(Items listed in a dataset)
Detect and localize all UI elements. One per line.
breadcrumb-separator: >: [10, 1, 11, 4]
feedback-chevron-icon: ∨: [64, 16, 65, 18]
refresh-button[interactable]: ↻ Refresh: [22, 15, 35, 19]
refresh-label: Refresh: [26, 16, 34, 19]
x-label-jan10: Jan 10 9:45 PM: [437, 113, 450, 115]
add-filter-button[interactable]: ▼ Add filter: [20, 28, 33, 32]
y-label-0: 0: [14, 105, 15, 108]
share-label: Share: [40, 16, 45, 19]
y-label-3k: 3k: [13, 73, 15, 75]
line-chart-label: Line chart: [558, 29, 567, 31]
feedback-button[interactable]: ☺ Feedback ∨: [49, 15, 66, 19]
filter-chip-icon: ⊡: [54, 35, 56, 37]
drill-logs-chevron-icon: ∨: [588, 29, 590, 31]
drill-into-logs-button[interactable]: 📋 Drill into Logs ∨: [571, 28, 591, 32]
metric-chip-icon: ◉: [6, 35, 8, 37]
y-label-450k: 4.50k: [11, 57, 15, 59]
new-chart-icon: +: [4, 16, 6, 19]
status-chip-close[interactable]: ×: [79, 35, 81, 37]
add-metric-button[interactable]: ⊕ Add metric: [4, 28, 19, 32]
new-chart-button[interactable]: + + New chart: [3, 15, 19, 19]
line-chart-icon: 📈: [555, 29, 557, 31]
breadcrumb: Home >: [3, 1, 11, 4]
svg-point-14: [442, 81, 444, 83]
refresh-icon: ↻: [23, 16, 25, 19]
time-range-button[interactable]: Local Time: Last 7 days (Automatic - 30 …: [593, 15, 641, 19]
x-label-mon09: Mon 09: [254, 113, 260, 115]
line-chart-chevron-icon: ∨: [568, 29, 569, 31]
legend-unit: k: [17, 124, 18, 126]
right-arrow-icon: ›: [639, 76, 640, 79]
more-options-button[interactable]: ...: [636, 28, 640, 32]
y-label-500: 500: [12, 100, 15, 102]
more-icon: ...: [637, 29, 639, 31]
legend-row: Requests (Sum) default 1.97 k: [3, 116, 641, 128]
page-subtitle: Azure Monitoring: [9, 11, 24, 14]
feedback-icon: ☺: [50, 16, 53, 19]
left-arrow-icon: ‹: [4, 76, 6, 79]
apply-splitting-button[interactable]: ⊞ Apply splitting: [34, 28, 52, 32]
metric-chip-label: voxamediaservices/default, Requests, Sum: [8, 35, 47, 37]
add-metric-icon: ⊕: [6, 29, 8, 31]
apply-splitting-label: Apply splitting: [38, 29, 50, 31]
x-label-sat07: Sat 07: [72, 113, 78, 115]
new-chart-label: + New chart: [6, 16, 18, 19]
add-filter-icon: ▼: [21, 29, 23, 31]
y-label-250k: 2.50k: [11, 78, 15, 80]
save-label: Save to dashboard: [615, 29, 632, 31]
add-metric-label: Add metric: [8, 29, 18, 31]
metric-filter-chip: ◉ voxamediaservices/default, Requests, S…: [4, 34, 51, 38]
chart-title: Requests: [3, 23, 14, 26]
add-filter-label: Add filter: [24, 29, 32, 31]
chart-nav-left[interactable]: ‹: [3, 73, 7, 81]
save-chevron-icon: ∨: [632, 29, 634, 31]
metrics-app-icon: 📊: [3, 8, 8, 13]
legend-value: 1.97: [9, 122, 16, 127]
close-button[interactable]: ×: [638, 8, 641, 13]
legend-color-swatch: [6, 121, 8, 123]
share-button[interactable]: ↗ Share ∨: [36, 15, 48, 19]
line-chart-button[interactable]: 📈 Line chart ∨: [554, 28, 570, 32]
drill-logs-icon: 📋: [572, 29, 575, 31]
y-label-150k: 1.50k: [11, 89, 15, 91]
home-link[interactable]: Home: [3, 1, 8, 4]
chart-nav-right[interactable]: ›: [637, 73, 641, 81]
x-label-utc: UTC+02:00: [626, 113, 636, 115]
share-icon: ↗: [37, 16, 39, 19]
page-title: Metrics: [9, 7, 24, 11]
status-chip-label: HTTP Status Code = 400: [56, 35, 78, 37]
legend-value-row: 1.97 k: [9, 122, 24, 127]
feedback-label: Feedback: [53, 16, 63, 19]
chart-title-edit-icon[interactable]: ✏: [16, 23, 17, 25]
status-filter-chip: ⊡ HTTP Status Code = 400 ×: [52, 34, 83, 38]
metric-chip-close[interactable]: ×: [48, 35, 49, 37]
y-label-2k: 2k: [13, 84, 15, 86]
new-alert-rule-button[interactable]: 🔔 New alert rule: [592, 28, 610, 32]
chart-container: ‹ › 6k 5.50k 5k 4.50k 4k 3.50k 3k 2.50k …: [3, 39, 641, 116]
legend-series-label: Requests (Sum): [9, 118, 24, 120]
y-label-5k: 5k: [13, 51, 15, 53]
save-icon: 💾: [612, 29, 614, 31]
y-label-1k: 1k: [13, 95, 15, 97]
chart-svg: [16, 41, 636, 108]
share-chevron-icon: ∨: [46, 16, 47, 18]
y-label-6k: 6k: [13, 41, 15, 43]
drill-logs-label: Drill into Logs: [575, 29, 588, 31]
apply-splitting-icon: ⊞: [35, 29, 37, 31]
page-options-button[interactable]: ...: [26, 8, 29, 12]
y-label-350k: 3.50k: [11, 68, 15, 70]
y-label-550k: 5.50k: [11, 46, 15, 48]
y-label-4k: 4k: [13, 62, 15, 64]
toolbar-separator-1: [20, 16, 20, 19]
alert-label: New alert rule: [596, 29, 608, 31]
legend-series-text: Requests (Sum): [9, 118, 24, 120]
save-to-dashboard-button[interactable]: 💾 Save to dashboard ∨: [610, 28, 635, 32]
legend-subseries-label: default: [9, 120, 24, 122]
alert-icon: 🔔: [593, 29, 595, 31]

Your goal:
Could you output each line above exactly as it was given?

Exercise output:
Detect and localize all UI elements. One per line.
breadcrumb-separator: >: [10, 1, 11, 4]
feedback-chevron-icon: ∨: [64, 16, 65, 18]
refresh-button[interactable]: ↻ Refresh: [22, 15, 35, 19]
refresh-label: Refresh: [26, 16, 34, 19]
x-label-jan10: Jan 10 9:45 PM: [437, 113, 450, 115]
add-filter-button[interactable]: ▼ Add filter: [20, 28, 33, 32]
y-label-0: 0: [14, 105, 15, 108]
share-label: Share: [40, 16, 45, 19]
y-label-3k: 3k: [13, 73, 15, 75]
line-chart-label: Line chart: [558, 29, 567, 31]
feedback-button[interactable]: ☺ Feedback ∨: [49, 15, 66, 19]
filter-chip-icon: ⊡: [54, 35, 56, 37]
drill-logs-chevron-icon: ∨: [588, 29, 590, 31]
drill-into-logs-button[interactable]: 📋 Drill into Logs ∨: [571, 28, 591, 32]
metric-chip-icon: ◉: [6, 35, 8, 37]
y-label-450k: 4.50k: [11, 57, 15, 59]
new-chart-icon: +: [4, 16, 6, 19]
status-chip-close[interactable]: ×: [79, 35, 81, 37]
add-metric-button[interactable]: ⊕ Add metric: [4, 28, 19, 32]
new-chart-button[interactable]: + + New chart: [3, 15, 19, 19]
line-chart-icon: 📈: [555, 29, 557, 31]
breadcrumb: Home >: [3, 1, 11, 4]
svg-point-14: [442, 81, 444, 83]
refresh-icon: ↻: [23, 16, 25, 19]
time-range-button[interactable]: Local Time: Last 7 days (Automatic - 30 …: [593, 15, 641, 19]
x-label-mon09: Mon 09: [254, 113, 260, 115]
line-chart-chevron-icon: ∨: [568, 29, 569, 31]
legend-unit: k: [17, 124, 18, 126]
right-arrow-icon: ›: [639, 76, 640, 79]
more-options-button[interactable]: ...: [636, 28, 640, 32]
y-label-500: 500: [12, 100, 15, 102]
more-icon: ...: [637, 29, 639, 31]
legend-row: Requests (Sum) default 1.97 k: [3, 116, 641, 128]
page-subtitle: Azure Monitoring: [9, 11, 24, 14]
feedback-icon: ☺: [50, 16, 53, 19]
left-arrow-icon: ‹: [4, 76, 6, 79]
apply-splitting-button[interactable]: ⊞ Apply splitting: [34, 28, 52, 32]
metric-chip-label: voxamediaservices/default, Requests, Sum: [8, 35, 47, 37]
add-metric-icon: ⊕: [6, 29, 8, 31]
apply-splitting-label: Apply splitting: [38, 29, 50, 31]
x-label-sat07: Sat 07: [72, 113, 78, 115]
new-chart-label: + New chart: [6, 16, 18, 19]
add-filter-icon: ▼: [21, 29, 23, 31]
y-label-250k: 2.50k: [11, 78, 15, 80]
save-label: Save to dashboard: [615, 29, 632, 31]
add-metric-label: Add metric: [8, 29, 18, 31]
metric-filter-chip: ◉ voxamediaservices/default, Requests, S…: [4, 34, 51, 38]
chart-title: Requests: [3, 23, 14, 26]
add-filter-label: Add filter: [24, 29, 32, 31]
chart-nav-left[interactable]: ‹: [3, 73, 7, 81]
save-chevron-icon: ∨: [632, 29, 634, 31]
metrics-app-icon: 📊: [3, 8, 8, 13]
legend-value: 1.97: [9, 122, 16, 127]
close-button[interactable]: ×: [638, 8, 641, 13]
legend-color-swatch: [6, 121, 8, 123]
share-button[interactable]: ↗ Share ∨: [36, 15, 48, 19]
line-chart-button[interactable]: 📈 Line chart ∨: [554, 28, 570, 32]
drill-logs-icon: 📋: [572, 29, 575, 31]
y-label-150k: 1.50k: [11, 89, 15, 91]
home-link[interactable]: Home: [3, 1, 8, 4]
chart-nav-right[interactable]: ›: [637, 73, 641, 81]
x-label-utc: UTC+02:00: [626, 113, 636, 115]
share-icon: ↗: [37, 16, 39, 19]
page-title: Metrics: [9, 7, 24, 11]
status-chip-label: HTTP Status Code = 400: [56, 35, 78, 37]
legend-value-row: 1.97 k: [9, 122, 24, 127]
feedback-label: Feedback: [53, 16, 63, 19]
chart-title-edit-icon[interactable]: ✏: [16, 23, 17, 25]
status-filter-chip: ⊡ HTTP Status Code = 400 ×: [52, 34, 83, 38]
metric-chip-close[interactable]: ×: [48, 35, 49, 37]
y-label-2k: 2k: [13, 84, 15, 86]
new-alert-rule-button[interactable]: 🔔 New alert rule: [592, 28, 610, 32]
chart-container: ‹ › 6k 5.50k 5k 4.50k 4k 3.50k 3k 2.50k …: [3, 39, 641, 116]
legend-series-label: Requests (Sum): [9, 118, 24, 120]
y-label-5k: 5k: [13, 51, 15, 53]
save-icon: 💾: [612, 29, 614, 31]
y-label-1k: 1k: [13, 95, 15, 97]
chart-svg: [16, 41, 636, 108]
share-chevron-icon: ∨: [46, 16, 47, 18]
y-label-6k: 6k: [13, 41, 15, 43]
drill-logs-label: Drill into Logs: [575, 29, 588, 31]
apply-splitting-icon: ⊞: [35, 29, 37, 31]
page-options-button[interactable]: ...: [26, 8, 29, 12]
y-label-350k: 3.50k: [11, 68, 15, 70]
y-label-550k: 5.50k: [11, 46, 15, 48]
y-label-4k: 4k: [13, 62, 15, 64]
toolbar-separator-1: [20, 16, 20, 19]
alert-label: New alert rule: [596, 29, 608, 31]
legend-series-text: Requests (Sum): [9, 118, 24, 120]
save-to-dashboard-button[interactable]: 💾 Save to dashboard ∨: [610, 28, 635, 32]
legend-subseries-label: default: [9, 120, 24, 122]
alert-icon: 🔔: [593, 29, 595, 31]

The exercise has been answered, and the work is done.